▶ [Exercise]
From the entries below, retype only the lines from the one with "установки в туалет, ванную, санузел" through the one with "ul. Zielona 21, 18-400 Łomża, POLSKA", exactly as written.

▶ [Provided entries]
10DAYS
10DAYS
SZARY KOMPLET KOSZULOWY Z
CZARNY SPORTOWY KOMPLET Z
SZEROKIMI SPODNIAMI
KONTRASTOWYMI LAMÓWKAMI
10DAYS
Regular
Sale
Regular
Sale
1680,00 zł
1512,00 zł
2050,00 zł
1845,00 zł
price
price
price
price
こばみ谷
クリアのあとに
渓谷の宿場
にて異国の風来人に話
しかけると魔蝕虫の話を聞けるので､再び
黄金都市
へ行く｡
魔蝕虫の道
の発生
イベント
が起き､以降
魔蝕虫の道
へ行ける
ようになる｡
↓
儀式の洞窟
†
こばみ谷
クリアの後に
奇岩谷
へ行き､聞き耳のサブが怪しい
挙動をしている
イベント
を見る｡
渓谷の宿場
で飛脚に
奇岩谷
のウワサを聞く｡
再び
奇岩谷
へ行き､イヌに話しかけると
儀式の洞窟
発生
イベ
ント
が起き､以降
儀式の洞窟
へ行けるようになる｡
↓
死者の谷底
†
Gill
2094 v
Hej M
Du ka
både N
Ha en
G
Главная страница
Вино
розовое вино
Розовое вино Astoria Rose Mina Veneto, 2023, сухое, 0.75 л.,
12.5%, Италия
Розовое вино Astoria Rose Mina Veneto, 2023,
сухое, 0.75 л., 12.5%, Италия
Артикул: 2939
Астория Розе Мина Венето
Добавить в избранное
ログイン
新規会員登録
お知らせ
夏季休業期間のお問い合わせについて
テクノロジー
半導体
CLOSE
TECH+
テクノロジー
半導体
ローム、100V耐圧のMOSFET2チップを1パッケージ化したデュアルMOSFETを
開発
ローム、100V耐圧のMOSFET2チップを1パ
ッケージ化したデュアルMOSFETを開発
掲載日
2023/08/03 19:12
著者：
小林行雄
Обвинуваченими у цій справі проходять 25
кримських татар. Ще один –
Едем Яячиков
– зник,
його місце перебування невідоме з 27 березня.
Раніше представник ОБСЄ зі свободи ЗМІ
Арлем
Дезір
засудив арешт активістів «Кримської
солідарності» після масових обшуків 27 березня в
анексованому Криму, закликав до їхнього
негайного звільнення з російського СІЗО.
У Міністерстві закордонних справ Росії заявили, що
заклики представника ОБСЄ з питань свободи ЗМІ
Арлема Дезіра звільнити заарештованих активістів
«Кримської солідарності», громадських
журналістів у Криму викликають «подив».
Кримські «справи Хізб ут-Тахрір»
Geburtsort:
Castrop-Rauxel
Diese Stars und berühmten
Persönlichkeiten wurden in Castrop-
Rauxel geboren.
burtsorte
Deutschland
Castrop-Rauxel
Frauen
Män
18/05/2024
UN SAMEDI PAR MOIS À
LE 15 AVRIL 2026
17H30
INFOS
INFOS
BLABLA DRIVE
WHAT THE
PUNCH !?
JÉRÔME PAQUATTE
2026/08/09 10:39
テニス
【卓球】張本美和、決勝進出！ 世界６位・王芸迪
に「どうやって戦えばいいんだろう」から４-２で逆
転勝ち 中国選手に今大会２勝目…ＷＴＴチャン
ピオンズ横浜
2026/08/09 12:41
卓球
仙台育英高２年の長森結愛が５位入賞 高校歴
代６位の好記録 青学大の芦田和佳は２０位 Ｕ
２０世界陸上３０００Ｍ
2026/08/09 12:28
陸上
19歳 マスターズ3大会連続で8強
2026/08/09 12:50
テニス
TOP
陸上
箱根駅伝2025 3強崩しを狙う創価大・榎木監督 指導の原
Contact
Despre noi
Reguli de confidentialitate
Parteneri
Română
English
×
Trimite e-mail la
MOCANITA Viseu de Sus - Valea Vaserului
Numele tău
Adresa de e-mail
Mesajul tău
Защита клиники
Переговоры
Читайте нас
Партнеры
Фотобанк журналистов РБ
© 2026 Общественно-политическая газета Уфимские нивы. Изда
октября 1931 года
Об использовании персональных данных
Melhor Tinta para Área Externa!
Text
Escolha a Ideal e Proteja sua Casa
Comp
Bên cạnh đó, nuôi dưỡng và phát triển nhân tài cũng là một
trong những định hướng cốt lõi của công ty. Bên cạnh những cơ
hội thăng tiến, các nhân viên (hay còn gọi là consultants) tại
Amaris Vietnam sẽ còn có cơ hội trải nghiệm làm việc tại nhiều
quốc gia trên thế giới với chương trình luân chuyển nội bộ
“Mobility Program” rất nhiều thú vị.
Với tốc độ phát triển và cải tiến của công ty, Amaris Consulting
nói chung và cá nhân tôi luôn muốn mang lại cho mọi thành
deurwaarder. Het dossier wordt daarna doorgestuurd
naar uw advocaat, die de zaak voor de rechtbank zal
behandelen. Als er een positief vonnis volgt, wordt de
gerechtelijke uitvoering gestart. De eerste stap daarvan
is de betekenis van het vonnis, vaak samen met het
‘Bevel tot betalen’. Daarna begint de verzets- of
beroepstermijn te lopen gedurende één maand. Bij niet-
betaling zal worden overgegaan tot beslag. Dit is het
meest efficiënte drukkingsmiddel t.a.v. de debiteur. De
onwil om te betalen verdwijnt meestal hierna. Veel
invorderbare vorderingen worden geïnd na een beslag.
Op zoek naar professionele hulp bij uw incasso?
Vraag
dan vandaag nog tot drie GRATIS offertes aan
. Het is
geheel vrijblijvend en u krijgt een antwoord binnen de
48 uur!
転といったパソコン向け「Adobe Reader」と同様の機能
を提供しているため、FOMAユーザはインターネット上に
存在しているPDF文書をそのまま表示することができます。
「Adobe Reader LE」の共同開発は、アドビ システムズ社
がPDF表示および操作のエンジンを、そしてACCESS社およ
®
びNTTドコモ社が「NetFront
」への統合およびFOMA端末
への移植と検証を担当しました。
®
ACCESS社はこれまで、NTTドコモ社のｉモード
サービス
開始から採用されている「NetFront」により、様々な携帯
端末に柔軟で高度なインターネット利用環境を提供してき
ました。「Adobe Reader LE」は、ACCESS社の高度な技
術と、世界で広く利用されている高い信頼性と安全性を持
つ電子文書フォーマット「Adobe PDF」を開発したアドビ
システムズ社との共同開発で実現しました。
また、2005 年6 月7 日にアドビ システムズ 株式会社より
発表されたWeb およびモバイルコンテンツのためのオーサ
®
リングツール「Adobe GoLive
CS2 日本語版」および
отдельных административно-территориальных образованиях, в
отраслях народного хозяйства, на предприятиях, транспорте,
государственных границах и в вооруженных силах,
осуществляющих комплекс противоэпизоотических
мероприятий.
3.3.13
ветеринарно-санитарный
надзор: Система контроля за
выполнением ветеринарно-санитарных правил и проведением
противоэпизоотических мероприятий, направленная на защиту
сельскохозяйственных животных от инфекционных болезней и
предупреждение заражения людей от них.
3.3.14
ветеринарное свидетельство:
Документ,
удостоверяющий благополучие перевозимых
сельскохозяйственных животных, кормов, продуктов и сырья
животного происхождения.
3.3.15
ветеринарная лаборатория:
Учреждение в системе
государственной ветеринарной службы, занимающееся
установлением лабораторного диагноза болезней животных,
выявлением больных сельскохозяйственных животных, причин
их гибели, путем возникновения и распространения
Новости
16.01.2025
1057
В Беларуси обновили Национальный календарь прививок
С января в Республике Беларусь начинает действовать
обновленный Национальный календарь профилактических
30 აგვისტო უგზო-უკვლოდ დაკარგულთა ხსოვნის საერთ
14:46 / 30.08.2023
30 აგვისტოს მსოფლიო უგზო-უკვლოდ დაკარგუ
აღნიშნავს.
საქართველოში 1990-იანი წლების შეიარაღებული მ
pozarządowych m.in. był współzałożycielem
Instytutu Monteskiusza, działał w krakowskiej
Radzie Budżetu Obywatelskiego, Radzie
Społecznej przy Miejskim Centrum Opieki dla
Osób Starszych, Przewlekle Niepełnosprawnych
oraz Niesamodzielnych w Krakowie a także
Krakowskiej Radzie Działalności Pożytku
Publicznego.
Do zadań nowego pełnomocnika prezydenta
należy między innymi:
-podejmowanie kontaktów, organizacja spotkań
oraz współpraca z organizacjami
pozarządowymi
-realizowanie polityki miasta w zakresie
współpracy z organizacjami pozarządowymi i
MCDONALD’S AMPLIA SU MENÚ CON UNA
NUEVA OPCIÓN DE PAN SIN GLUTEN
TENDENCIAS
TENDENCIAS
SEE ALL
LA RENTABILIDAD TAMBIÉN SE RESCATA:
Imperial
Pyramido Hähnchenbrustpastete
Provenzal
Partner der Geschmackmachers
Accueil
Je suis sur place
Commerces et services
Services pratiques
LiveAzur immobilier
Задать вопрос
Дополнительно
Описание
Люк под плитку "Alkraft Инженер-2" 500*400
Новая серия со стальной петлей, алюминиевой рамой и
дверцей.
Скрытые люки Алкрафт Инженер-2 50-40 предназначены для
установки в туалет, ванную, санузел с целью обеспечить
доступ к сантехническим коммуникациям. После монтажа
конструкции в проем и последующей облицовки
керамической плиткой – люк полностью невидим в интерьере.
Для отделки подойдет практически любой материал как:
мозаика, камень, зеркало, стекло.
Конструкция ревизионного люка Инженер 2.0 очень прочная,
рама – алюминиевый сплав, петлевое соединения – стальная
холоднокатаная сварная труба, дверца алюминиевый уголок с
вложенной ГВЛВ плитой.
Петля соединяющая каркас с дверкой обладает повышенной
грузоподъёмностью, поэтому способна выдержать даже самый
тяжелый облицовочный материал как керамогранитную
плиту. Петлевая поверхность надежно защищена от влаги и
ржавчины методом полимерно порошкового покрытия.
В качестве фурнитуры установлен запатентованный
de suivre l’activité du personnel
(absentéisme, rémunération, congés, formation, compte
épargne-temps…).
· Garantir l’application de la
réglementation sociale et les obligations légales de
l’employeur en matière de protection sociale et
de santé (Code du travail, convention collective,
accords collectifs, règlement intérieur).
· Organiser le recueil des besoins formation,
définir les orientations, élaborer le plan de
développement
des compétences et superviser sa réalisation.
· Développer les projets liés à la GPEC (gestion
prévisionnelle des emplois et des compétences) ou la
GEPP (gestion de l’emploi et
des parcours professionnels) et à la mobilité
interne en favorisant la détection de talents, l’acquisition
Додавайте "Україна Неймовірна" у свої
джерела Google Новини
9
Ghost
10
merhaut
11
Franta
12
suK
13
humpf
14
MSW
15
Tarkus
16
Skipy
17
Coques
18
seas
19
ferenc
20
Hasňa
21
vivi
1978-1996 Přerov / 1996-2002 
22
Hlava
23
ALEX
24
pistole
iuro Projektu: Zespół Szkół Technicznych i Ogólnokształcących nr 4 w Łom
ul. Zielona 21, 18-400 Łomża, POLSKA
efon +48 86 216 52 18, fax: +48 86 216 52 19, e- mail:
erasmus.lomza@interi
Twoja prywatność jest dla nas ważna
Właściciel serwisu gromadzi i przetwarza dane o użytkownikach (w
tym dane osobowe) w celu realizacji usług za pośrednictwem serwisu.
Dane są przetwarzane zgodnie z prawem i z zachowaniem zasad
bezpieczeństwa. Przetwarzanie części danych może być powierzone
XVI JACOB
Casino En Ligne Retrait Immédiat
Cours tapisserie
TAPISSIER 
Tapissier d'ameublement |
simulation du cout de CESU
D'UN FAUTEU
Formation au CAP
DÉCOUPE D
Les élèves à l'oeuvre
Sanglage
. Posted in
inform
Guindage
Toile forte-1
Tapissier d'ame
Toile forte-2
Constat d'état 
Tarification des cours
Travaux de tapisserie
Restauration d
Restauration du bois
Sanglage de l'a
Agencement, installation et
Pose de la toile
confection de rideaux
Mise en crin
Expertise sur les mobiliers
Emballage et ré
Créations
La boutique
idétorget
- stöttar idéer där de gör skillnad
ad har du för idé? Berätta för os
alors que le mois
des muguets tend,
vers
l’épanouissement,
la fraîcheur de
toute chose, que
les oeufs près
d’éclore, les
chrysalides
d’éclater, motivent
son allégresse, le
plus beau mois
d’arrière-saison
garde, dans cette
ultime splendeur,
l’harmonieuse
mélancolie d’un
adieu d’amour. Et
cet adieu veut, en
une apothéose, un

▶ [Task output]
установки в туалет, ванную, санузел с целью обеспечить
доступ к сантехническим коммуникациям. После монтажа
конструкции в проем и последующей облицовки
керамической плиткой – люк полностью невидим в интерьере.
Для отделки подойдет практически любой материал как:
мозаика, камень, зеркало, стекло.
Конструкция ревизионного люка Инженер 2.0 очень прочная,
рама – алюминиевый сплав, петлевое соединения – стальная
холоднокатаная сварная труба, дверца алюминиевый уголок с
вложенной ГВЛВ плитой.
Петля соединяющая каркас с дверкой обладает повышенной
грузоподъёмностью, поэтому способна выдержать даже самый
тяжелый облицовочный материал как керамогранитную
плиту. Петлевая поверхность надежно защищена от влаги и
ржавчины методом полимерно порошкового покрытия.
В качестве фурнитуры установлен запатентованный
de suivre l’activité du personnel
(absentéisme, rémunération, congés, formation, compte
épargne-temps…).
· Garantir l’application de la
réglementation sociale et les obligations légales de
l’employeur en matière de protection sociale et
de santé (Code du travail, convention collective,
accords collectifs, règlement intérieur).
· Organiser le recueil des besoins formation,
définir les orientations, élaborer le plan de
développement
des compétences et superviser sa réalisation.
· Développer les projets liés à la GPEC (gestion
prévisionnelle des emplois et des compétences) ou la
GEPP (gestion de l’emploi et
des parcours professionnels) et à la mobilité
interne en favorisant la détection de talents, l’acquisition
Додавайте "Україна Неймовірна" у свої
джерела Google Новини
9
Ghost
10
merhaut
11
Franta
12
suK
13
humpf
14
MSW
15
Tarkus
16
Skipy
17
Coques
18
seas
19
ferenc
20
Hasňa
21
vivi
1978-1996 Přerov / 1996-2002 
22
Hlava
23
ALEX
24
pistole
iuro Projektu: Zespół Szkół Technicznych i Ogólnokształcących nr 4 w Łom
ul. Zielona 21, 18-400 Łomża, POLSKA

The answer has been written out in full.